TASK GOAL:
Would you return exactly the lines below from the line with "2017年11月27日（月）" through the line with "написать им.", both included, and nothing else, leaving out the pictures?

RECORDS FOR THIS TASK:
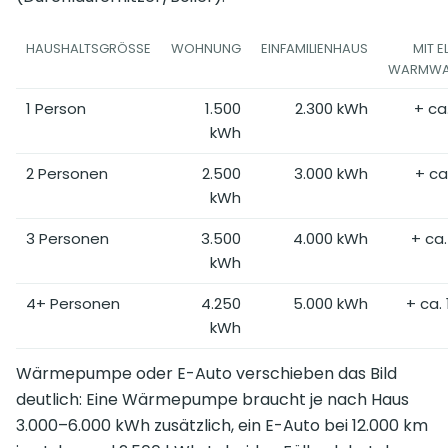
HAUSHALTSGRÖSSE
WOHNUNG
EINFAMILIENHAUS
MIT E
WARMWA
1 Person
1.500
2.300 kWh
+ ca
kWh
2 Personen
2.500
3.000 kWh
+ ca
kWh
3 Personen
3.500
4.000 kWh
+ ca.
kWh
4+ Personen
4.250
5.000 kWh
+ ca. 
kWh
Wärmepumpe oder E-Auto verschieben das Bild
deutlich: Eine Wärmepumpe braucht je nach Haus
3.000–6.000 kWh zusätzlich, ein E-Auto bei 12.000 km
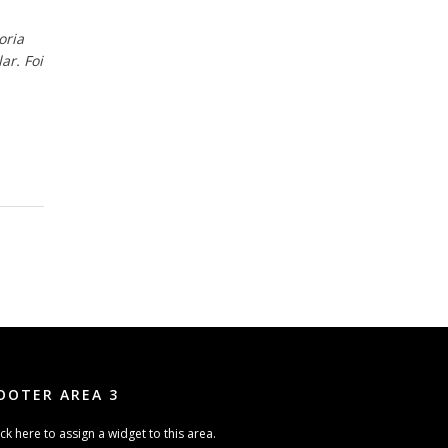
oria
ar. Foi
OOTER AREA 3
ick here to assign a widget to this area.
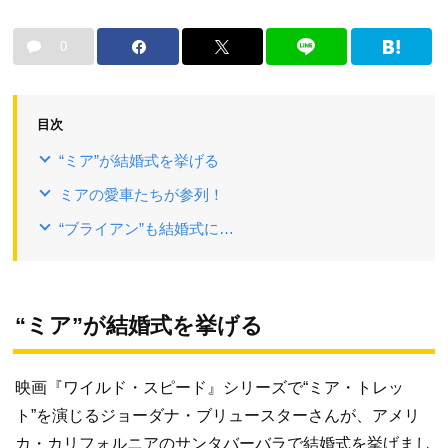
0
目次
“ミア”が結婚式を挙げる
ミアの愛車たちが参列！
“ブライアン”も結婚式に…
“ミア”が結婚式を挙げる
映画『ワイルド・スピード』シリーズで“ミア・トレッ
ト”を演じるジョーダナ・ブリュースターさんが、アメリ
カ・カリフォルニアのサンタバーバラで結婚式を挙げまし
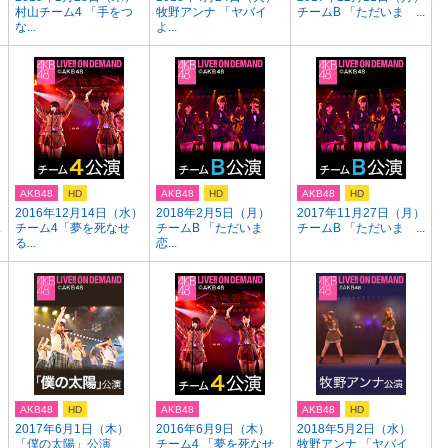
村山チーム4 「手をつ
牧野アンナ 「ヤバイ
チームB 「ただいま ...
な...
よ...
AKB48
HD
AKB48
HD
AKB48
HD
）
2016年12月14日（水）
2018年2月5日（月）
2017年11月27日（月）
.
チーム4「夢を死なせ
チームB 「ただいま
チームB 「ただいま ...
る...
恋...
AKB48
HD
AKB48
AKB48
HD
2017年6月1日（木）
2016年6月9日（木）
2018年5月2日（水）
「僕の太陽」公演
チーム4 「夢を死なせ
牧野アンナ 「ヤバイ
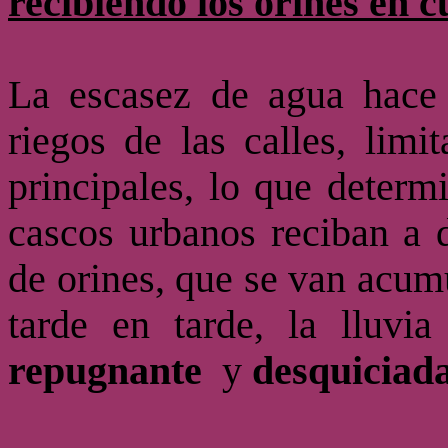
recibiendo los orines en c
La escasez de agua hace 
riegos de las calles, limi
principales, lo que determ
cascos urbanos reciban a d
de orines, que se van acum
tarde en tarde, la lluvi
repugnante
y
desquiciada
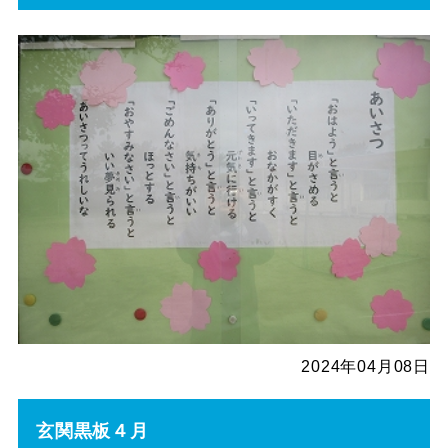
2024年04月08日
玄関黒板４月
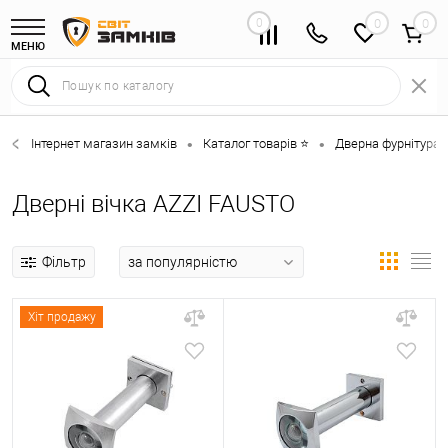
0
0
МЕНЮ
Інтернет магазин замків
Каталог товарів ⭐
Дверна фурнітура 
•
•
Дверні вічка AZZI FAUSTO
Фільтр
Хіт продажу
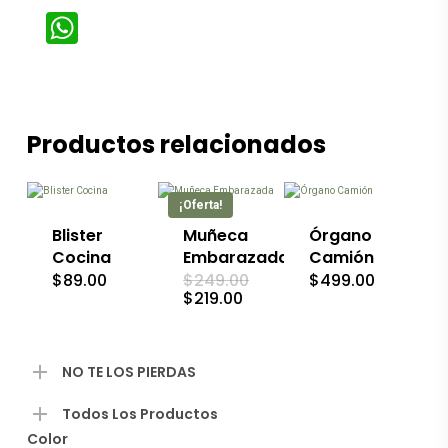
WhatsApp
Productos relacionados
Este
producto
tiene
múltiples
¡Oferta!
variantes.
Las
Blister
Muñeca
Órgano
opciones
Cocina
Embarazada
Camión
se
El
$
89.00
$
249.00
$
499.00
pueden
precio
El
$
219.00
elegir
original
precio
en
era:
actual
la
$249.00.
es:
página
$219.00.
NO TE LOS PIERDAS
de
producto
Todos Los Productos
Color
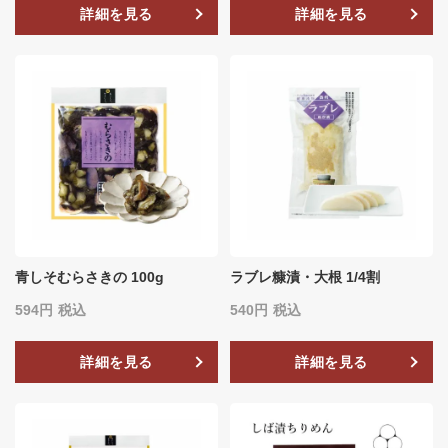
詳細を見る
詳細を見る
青しそむらさきの 100g
ラブレ糠漬・大根 1/4割
594
税込
540
税込
詳細を見る
詳細を見る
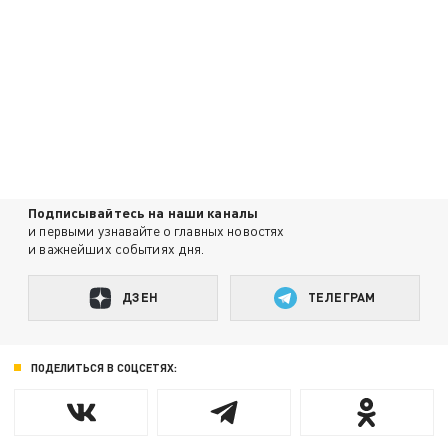
Подписывайтесь на наши каналы
и первыми узнавайте о главных новостях
и важнейших событиях дня.
ДЗЕН
ТЕЛЕГРАМ
ПОДЕЛИТЬСЯ В СОЦСЕТЯХ:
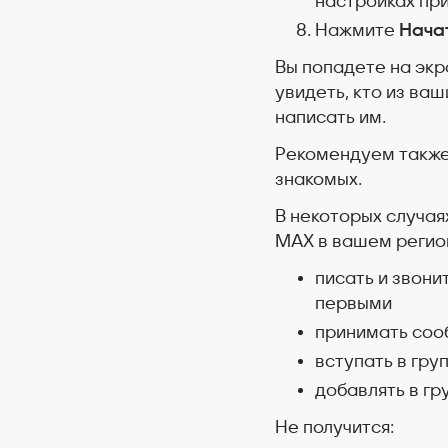
настройках пр
Нажмите
Нача
Вы попадете на экр
увидеть, кто из ва
написать им.
Рекомендуем также 
знакомых.
В некоторых случая
MAX в вашем регион
писать и звони
первыми
принимать соо
вступать в гру
добавлять в гр
Не получится:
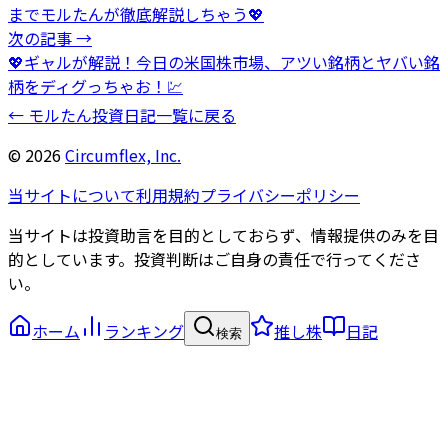
までモルたんが徹底解説しちゃう💖
次の記事 →
💖ギャルが解説！今日の米国株市場、アツい銘柄とヤバい銘
柄をディグっちゃお！💹
← モルたん投資日記一覧に戻る
©
2026
Circumflex, Inc.
当サイトについて
利用規約
プライバシーポリシー
当サイトは投資助言を目的としておらず、情報提供のみを目
的としています。投資判断はご自身の責任で行ってくださ
い。
ホーム
ランキング
推し株
日記
検索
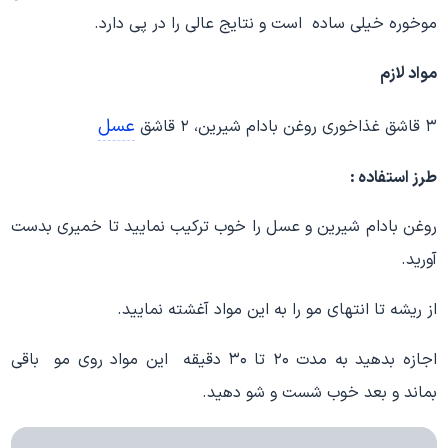
موخوره خیلی ساده است و نتایج عالی را در پی دارد.
مواد لازم
عسل
۳ قاشق غذاخوری روغن بادام شیرین، ۲ قاشق
طرز استفاده
:
روغن بادام شیرین و عسل را خوب ترکیب نمایید تا خمیری بدست
آورید.
از ریشه تا انتهای مو را به این مواد آغشته نمایید.
اجازه بدهید به مدت ۲۰ تا ۳۰ دقیقه این مواد روی مو باقی
بماند و بعد خوب شست و شو دهید.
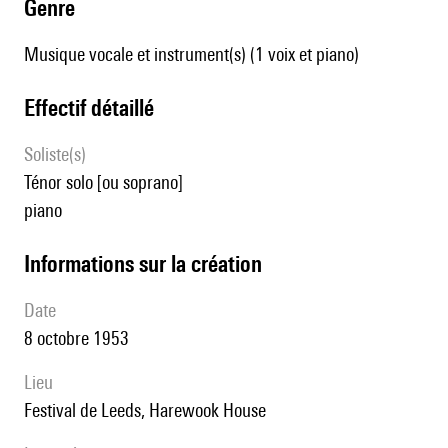
genre
Musique vocale et instrument(s) (1 voix et piano)
effectif détaillé
Soliste(s)
ténor solo [ou soprano]
piano
informations sur la création
date
8 octobre 1953
lieu
Festival de Leeds, Harewook House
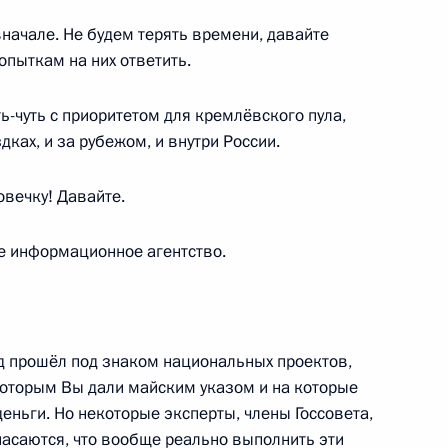
 вначале. Не будем терять времени, давайте
пыткам на них ответить.
ть-чуть с приоритетом для кремлёвского пула,
4
5м
дках, и за рубежом, и внутри России.
овечку! Давайте.
искусства
7
4м
е информационное агентство.
од прошёл под знаком национальных проектов,
рославской области Дмитрием
1
которым Вы дали майским указом и на которые
еньги. Но некоторые эксперты, члены Госсовета,
пасаются, что вообще реально выполнить эти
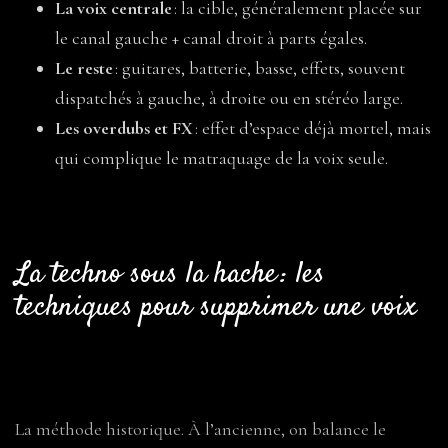
La voix centrale
: la cible, généralement placée sur
le canal gauche + canal droit à parts égales.
Le reste
: guitares, batterie, basse, effets, souvent
dispatchés à gauche, à droite ou en stéréo large.
Les overdubs et FX
: effet d’espace déjà mortel, mais
qui complique le matraquage de la voix seule.
La techno sous la hache : les
techniques pour supprimer une voix
1. La soustraction de phase : quand la science
rencontre le headbang
La méthode historique. À l’ancienne, on balance le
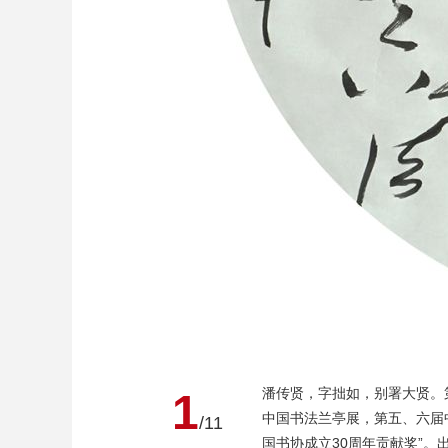
潘传贤，字拙如，别署大贤。
1
中国书法兰亭展，第五、六届中
/11
国书协成立30周年贡献奖”。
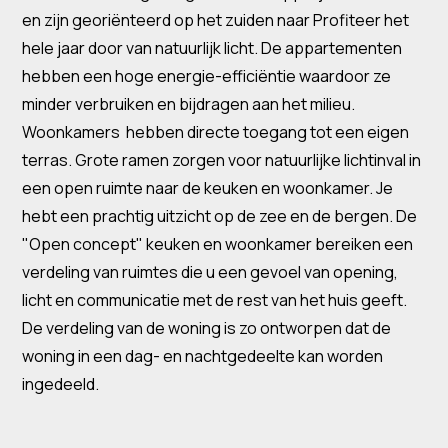
en zijn georiënteerd op het zuiden naar Profiteer het
hele jaar door van natuurlijk licht. De appartementen
hebben een hoge energie-efficiëntie waardoor ze
minder verbruiken en bijdragen aan het milieu.
Woonkamers hebben directe toegang tot een eigen
terras. Grote ramen zorgen voor natuurlijke lichtinval in
een open ruimte naar de keuken en woonkamer. Je
hebt een prachtig uitzicht op de zee en de bergen. De
"Open concept" keuken en woonkamer bereiken een
verdeling van ruimtes die u een gevoel van opening,
licht en communicatie met de rest van het huis geeft.
De verdeling van de woning is zo ontworpen dat de
woning in een dag- en nachtgedeelte kan worden
ingedeeld.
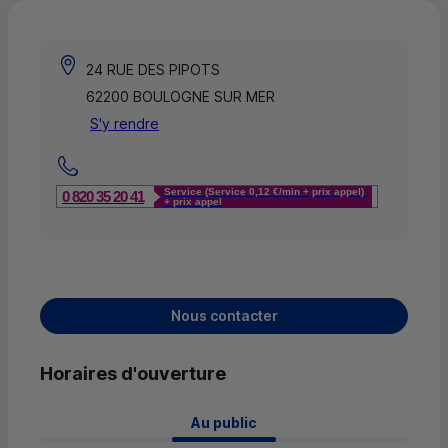
24 RUE DES PIPOTS
62200 BOULOGNE SUR MER
S'y rendre
Service (Service 0,12 €/min + prix appel)
0 820 35 20 41
+ prix appel
Nous contacter
Horaires d'ouverture
 Au public 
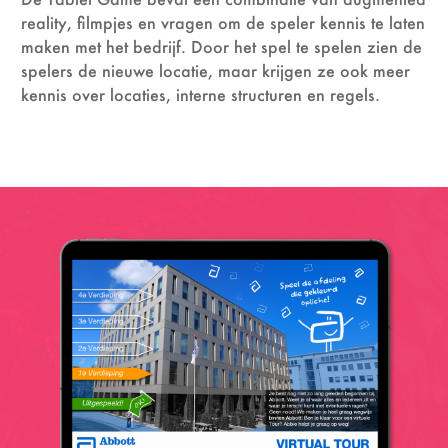
reality, filmpjes en vragen om de speler kennis te laten
maken met het bedrijf. Door het spel te spelen zien de
spelers de nieuwe locatie, maar krijgen ze ook meer
kennis over locaties, interne structuren en regels.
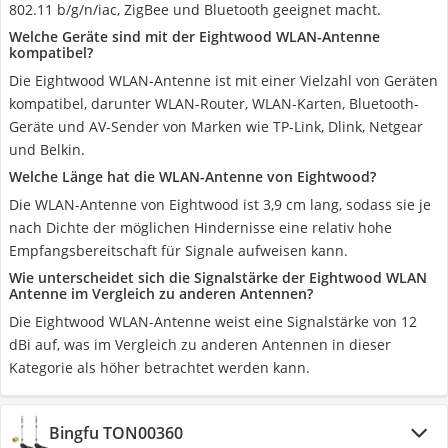
802.11 b/g/n/iac, ZigBee und Bluetooth geeignet macht.
Welche Geräte sind mit der Eightwood WLAN-Antenne
kompatibel?
Die Eightwood WLAN-Antenne ist mit einer Vielzahl von Geräten
kompatibel, darunter WLAN-Router, WLAN-Karten, Bluetooth-
Geräte und AV-Sender von Marken wie TP-Link, Dlink, Netgear
und Belkin.
Welche Länge hat die WLAN-Antenne von Eightwood?
Die WLAN-Antenne von Eightwood ist 3,9 cm lang, sodass sie je
nach Dichte der möglichen Hindernisse eine relativ hohe
Empfangsbereitschaft für Signale aufweisen kann.
Wie unterscheidet sich die Signalstärke der Eightwood WLAN
Antenne im Vergleich zu anderen Antennen?
Die Eightwood WLAN-Antenne weist eine Signalstärke von 12
dBi auf, was im Vergleich zu anderen Antennen in dieser
Kategorie als höher betrachtet werden kann.
Bingfu TON00360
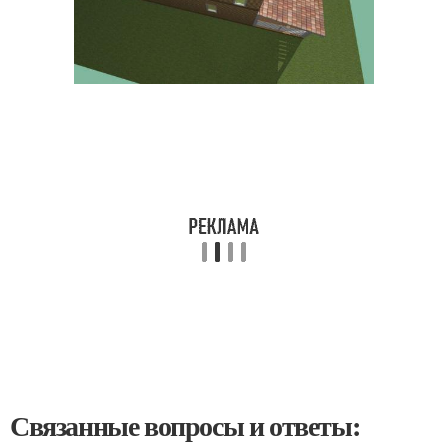
Связанные вопросы и ответы:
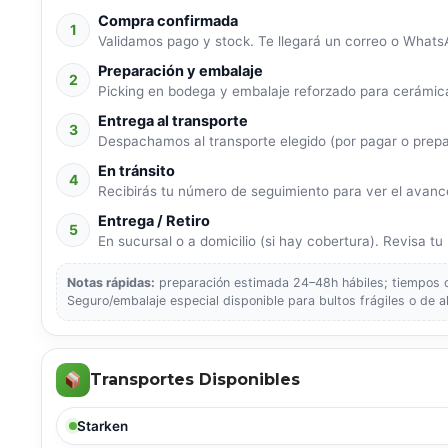
Compra confirmada
1
Validamos pago y stock. Te llegará un correo o WhatsA
Preparación y embalaje
2
Picking en bodega y embalaje reforzado para cerámica
Entrega al transporte
3
Despachamos al transporte elegido (por pagar o prep
En tránsito
4
Recibirás tu número de seguimiento para ver el avance
Entrega / Retiro
5
En sucursal o a domicilio (si hay cobertura). Revisa tu p
Notas rápidas:
preparación estimada 24–48h hábiles; tiempos de
Seguro/embalaje especial disponible para bultos frágiles o de a
Transportes Disponibles
Starken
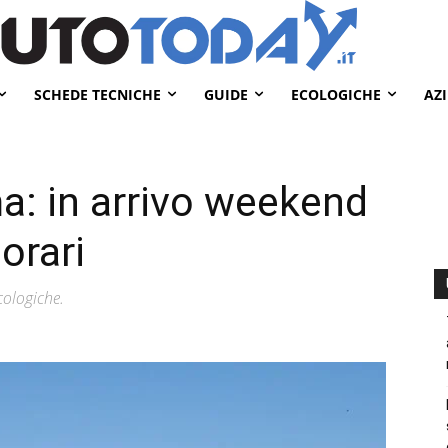
SCHEDE TECNICHE
GUIDE
ECOLOGICHE
AZ
: in arrivo weekend
orari
ologiche.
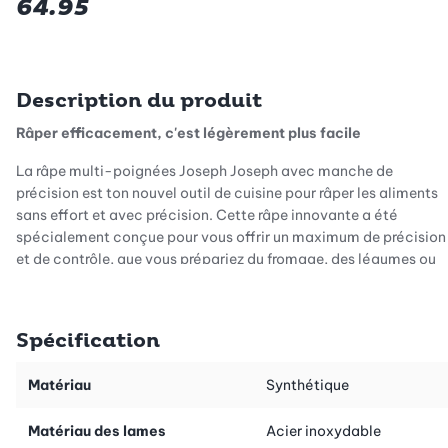
64.95
Description du produit
Râper efficacement, c'est légèrement plus facile
La râpe multi-poignées Joseph Joseph avec manche de
précision est ton nouvel outil de cuisine pour râper les aliments
sans effort et avec précision. Cette râpe innovante a été
spécialement conçue pour vous offrir un maximum de précision
et de contrôle, que vous prépariez du fromage, des légumes ou
des zestes d'agrumes. Avec son design bien pensé, elle garantit
efficacité et polyvalence dans votre cuisine.
Spécification
Un design ergonomique pour un confort optimal
La poignée de précision de cette râpe multi-poignées tient
Matériau
Synthétique
confortablement dans ta main et t'offre une maniabilité
optimale. Son design ergonomique minimise l'effort et fait de la
Matériau des lames
Acier inoxydable
râpe une tâche légèrement plus facile. Vous pouvez choisir entre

EXPECTED ANSWER:
2017年11月27日（月）
.
チーム4「夢を死なせ
チームB 「ただいま
チームB 「ただいま ...
る...
恋...
AKB48
HD
AKB48
AKB48
HD
2017年6月1日（木）
2016年6月9日（木）
2018年5月2日（水）
「僕の太陽」公演
チーム4 「夢を死なせ
牧野アンナ 「ヤバイ
recibiendo los orines en c
La escasez de agua hace 
riegos de las calles, limi
principales, lo que determ
cascos urbanos reciban a d
de orines, que se van acum
tarde en tarde, la lluvi
repugnante
y
desquiciada
2024年04月08日
玄関黒板４月
0
0
МЕНЮ
Інтернет магазин замків
Каталог товарів ⭐
Дверна фурнітура 
•
•
Дверні вічка AZZI FAUSTO
Фільтр
Хіт продажу
WhatsApp
Productos relacionados
Este
producto
tiene
múltiples
¡Oferta!
variantes.
Las
Blister
Muñeca
Órgano
opciones
Cocina
Embarazada
Camión
se
El
$
89.00
$
249.00
$
499.00
pueden
precio
El
$
219.00
elegir
original
precio
en
era:
actual
la
$249.00.
es:
página
$219.00.
NO TE LOS PIERDAS
de
producto
Todos Los Productos
Color
詳細を見る
詳細を見る
青しそむらさきの 100g
ラブレ糠漬・大根 1/4割
594
税込
540
税込
詳細を見る
詳細を見る
Подписывайтесь на наши каналы
и первыми узнавайте о главных новостях
и важнейших событиях дня.
ДЗЕН
ТЕЛЕГРАМ
ПОДЕЛИТЬСЯ В СОЦСЕТЯХ:
настройках пр
Нажмите
Нача
Вы попадете на экр
увидеть, кто из ва
написать им.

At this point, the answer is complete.